How to setup a grammar that can handle ambiguity

I'm trying to create a grammar to parse some Excel-like formulas I have devised, where a special character in the beginning of a string signifies a different source. For example, $ can signify a string, so "$This is text" would be treated as a string input in the program and & can signify a function, so &foo() can be treated as a call to the internal function foo.
The problem I'm facing is how to construct the grammar properly. For example, This is a simplified version as a MWE:
grammar = r'''start: instruction
?instruction: simple
| func
STARTSYMBOL: "!"|"#"|"$"|"&"|"~"
SINGLESTR: (LETTER+|DIGIT+|"_"|" ")*
simple: STARTSYMBOL [SINGLESTR] (WORDSEP SINGLESTR)*
ARGSEP: ",," // argument separator
WORDSEP: "," // word separator
CONDSEP: ";;" // condition separator
STAR: "*"
func: STARTSYMBOL SINGLESTR "(" [simple|func] (ARGSEP simple|func)* ")"
%import common.LETTER
%import common.WORD
%import common.DIGIT
%ignore ARGSEP
%ignore WORDSEP
'''
parser = lark.Lark(grammar, parser='earley')
So, with this grammar, things like: $This is a string, &foo(), &foo(#arg1), &foo($arg1,,#arg2) and &foo(!w1,w2,w3,,!w4,w5,w6) are all parsed as expected.

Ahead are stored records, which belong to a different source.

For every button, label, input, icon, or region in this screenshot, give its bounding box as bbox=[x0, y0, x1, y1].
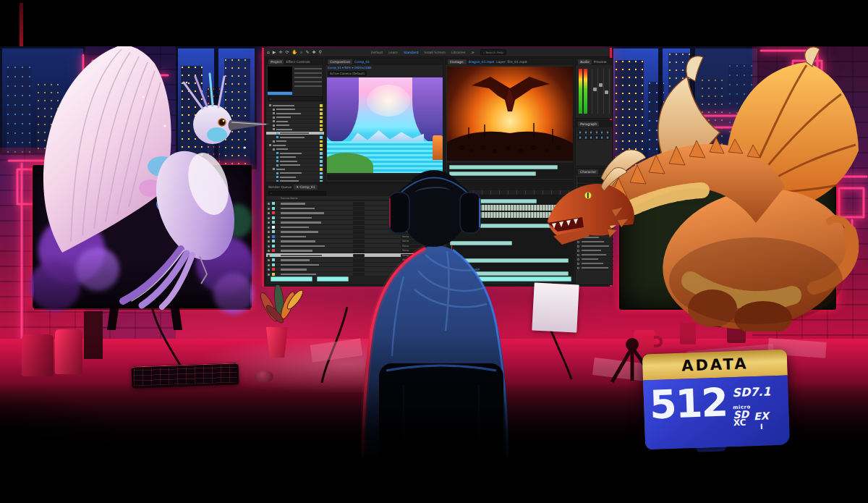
card-capacity: 512 bbox=[649, 384, 727, 423]
label-chip bbox=[320, 132, 323, 135]
microsdxc-logo: micro SD XC EX I bbox=[733, 404, 772, 431]
sun-glow bbox=[367, 85, 410, 117]
promo-banner: ⌂▶✛⟳✋⌕✎✚⚲ DefaultLearnStandardSmall Scre… bbox=[0, 0, 868, 503]
label-chip bbox=[320, 128, 323, 131]
crystal-hummingbird-art bbox=[13, 46, 281, 318]
layer-name-bar bbox=[281, 236, 306, 238]
file-name-bar bbox=[280, 132, 309, 134]
mouse bbox=[255, 371, 273, 383]
file-name-bar bbox=[280, 164, 300, 166]
keyboard-keys bbox=[134, 365, 237, 386]
label-chip bbox=[320, 112, 323, 115]
workspace-tab-learn: Learn bbox=[386, 51, 401, 54]
file-name-bar bbox=[280, 180, 299, 182]
label-chip bbox=[320, 136, 323, 139]
label-chip bbox=[320, 140, 323, 143]
bird-crest bbox=[184, 74, 224, 109]
tool-icon-4: ✋ bbox=[292, 49, 298, 55]
layer-name-bar bbox=[281, 250, 312, 252]
headphone-earcup-left bbox=[389, 193, 409, 233]
layer-name-bar bbox=[281, 259, 310, 261]
keyboard bbox=[132, 363, 239, 388]
composition-name: Comp_01 bbox=[354, 60, 370, 64]
active-camera-pill: Active Camera (Default) bbox=[328, 71, 367, 76]
label-chip bbox=[320, 144, 323, 147]
tab-composition: Composition bbox=[328, 59, 352, 64]
layer-name-bar bbox=[281, 255, 322, 257]
box bbox=[84, 311, 103, 359]
pillar-tree bbox=[412, 77, 443, 144]
castle-accent bbox=[433, 135, 443, 160]
bird-eye bbox=[218, 119, 226, 126]
tab-effect-controls: Effect Controls bbox=[286, 60, 310, 64]
file-name-bar bbox=[280, 177, 296, 178]
label-chip bbox=[320, 156, 323, 159]
pillar-tree bbox=[327, 77, 359, 143]
layer-name-bar bbox=[281, 217, 312, 219]
layer-name-bar bbox=[281, 269, 307, 271]
workspace-tab-small-screen: Small Screen bbox=[421, 51, 448, 54]
cup bbox=[55, 329, 82, 374]
workspace-tabs: DefaultLearnStandardSmall ScreenLibrarie… bbox=[368, 51, 468, 54]
tool-icon-6: ✎ bbox=[305, 49, 309, 55]
layer-name-bar bbox=[281, 227, 309, 229]
cup bbox=[22, 334, 54, 376]
label-chip bbox=[320, 152, 323, 155]
file-name-bar bbox=[280, 153, 302, 154]
brand-logo: ADATA bbox=[681, 355, 749, 374]
uhs-mark: I bbox=[754, 422, 769, 431]
layer-name-bar bbox=[281, 264, 319, 266]
project-info-lines bbox=[294, 68, 322, 90]
layer-name-bar bbox=[281, 231, 318, 233]
neon-sliver bbox=[20, 3, 23, 48]
file-name-bar bbox=[280, 156, 296, 158]
tool-icon-3: ⟳ bbox=[285, 49, 289, 55]
sd-express-mark: EX bbox=[754, 410, 769, 422]
bird-leg bbox=[200, 256, 207, 284]
layer-name-bar bbox=[281, 203, 305, 205]
workspace-overflow-icon: ≫ bbox=[468, 51, 477, 54]
workspace-tab-standard: Standard bbox=[401, 51, 421, 54]
card-sd-spec: SD7.1 bbox=[732, 384, 771, 400]
tool-icon-5: ⌕ bbox=[300, 49, 302, 55]
layer-name-bar bbox=[281, 221, 321, 224]
label-chip bbox=[320, 124, 323, 127]
office-chair bbox=[379, 363, 503, 459]
layer-name-bar bbox=[281, 208, 315, 210]
person-at-desk bbox=[317, 161, 563, 459]
label-chip bbox=[320, 120, 323, 123]
label-chip bbox=[320, 109, 323, 111]
tool-icon-7: ✚ bbox=[312, 49, 315, 55]
bird-cheek bbox=[207, 127, 227, 142]
file-name-bar bbox=[280, 161, 297, 162]
workspace-tab-default: Default bbox=[368, 51, 386, 54]
label-chip bbox=[320, 148, 323, 151]
tool-icon-8: ⚲ bbox=[318, 49, 321, 55]
headphone-earcup-right bbox=[460, 193, 480, 233]
composition-panel-tabs: Composition Comp_01 bbox=[326, 59, 443, 65]
bird-beak bbox=[229, 120, 271, 130]
file-name-bar bbox=[280, 137, 305, 138]
layer-name-bar bbox=[281, 274, 316, 276]
file-name-bar bbox=[280, 172, 302, 174]
footage-name: dragon_01.mp4 bbox=[469, 60, 494, 64]
label-chip bbox=[320, 117, 323, 119]
layer-name-bar bbox=[281, 240, 315, 242]
card-body: 512 SD7.1 micro SD XC EX I bbox=[643, 376, 790, 450]
composition-viewer bbox=[327, 77, 443, 173]
workspace-tab-libraries: Libraries bbox=[448, 51, 468, 54]
tab-footage: Footage: bbox=[448, 59, 467, 64]
composition-info-row: Comp_01 ▾ 50% ▾ 1920×1080 bbox=[328, 66, 371, 69]
bird-tail bbox=[123, 249, 192, 307]
microsd-card: ADATA 512 SD7.1 micro SD XC EX I bbox=[642, 350, 790, 450]
label-chip bbox=[320, 104, 323, 107]
tab-timeline-comp: ✦ Comp_01 bbox=[294, 185, 317, 190]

But if I'd like to add more flexibility to my simple terminal, then I need to start fiddling around with the SINGLESTR token definition which is not convenient.
What have I tried
The part that I cannot get past is that if I want to have a string including parentheses (which are literals of func), then I cannot handle them in my current situation.
If I add the parentheses in SINGLESTR, then I get Expected STARTSYMBOL, because it's getting mixed up with the func definition and it thinks that a function argument should be passed, which makes sense.
If I redefine the grammar to reserve the ampersand symbol for functions only and add the parentheses in SINGLESTR, then I can parse a string with parentheses, but every function I'm trying to parse gives Expected LPAR.
My intent is that anything starting with a $ would be parsed as a SINGLESTR token and then I could parse things like &foo($first arg (has) parentheses,,$second arg).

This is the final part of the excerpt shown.